§ Exercise brief
Images excluded, return every record exactly as it reads.

§ Dataset entries
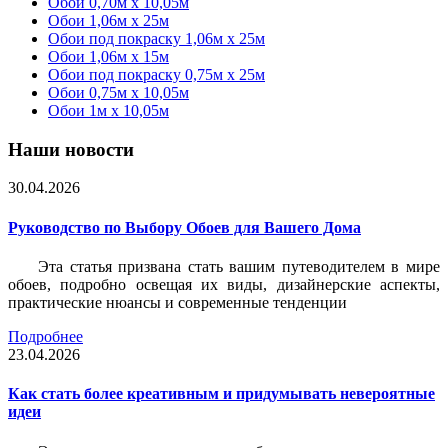
Обои 0,70м x 10,05м
Обои 1,06м x 25м
Обои под покраску 1,06м x 25м
Обои 1,06м x 15м
Обои под покраску 0,75м x 25м
Обои 0,75м x 10,05м
Обои 1м х 10,05м
Наши новости
30.04.2026
Руководство по Выбору Обоев для Вашего Дома
Эта статья призвана стать вашим путеводителем в мире
обоев, подробно освещая их виды, дизайнерские аспекты,
практические нюансы и современные тенденции
Подробнее
23.04.2026
Как стать более креативным и придумывать невероятные
идеи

§ Output below
Обои 0,70м x 10,05м
Обои 1,06м x 25м
Обои под покраску 1,06м x 25м
Обои 1,06м x 15м
Обои под покраску 0,75м x 25м
Обои 0,75м x 10,05м
Обои 1м х 10,05м
Наши новости
30.04.2026
Руководство по Выбору Обоев для Вашего Дома
Эта статья призвана стать вашим путеводителем в мире
обоев, подробно освещая их виды, дизайнерские аспекты,
практические нюансы и современные тенденции
Подробнее
23.04.2026
Как стать более креативным и придумывать невероятные
идеи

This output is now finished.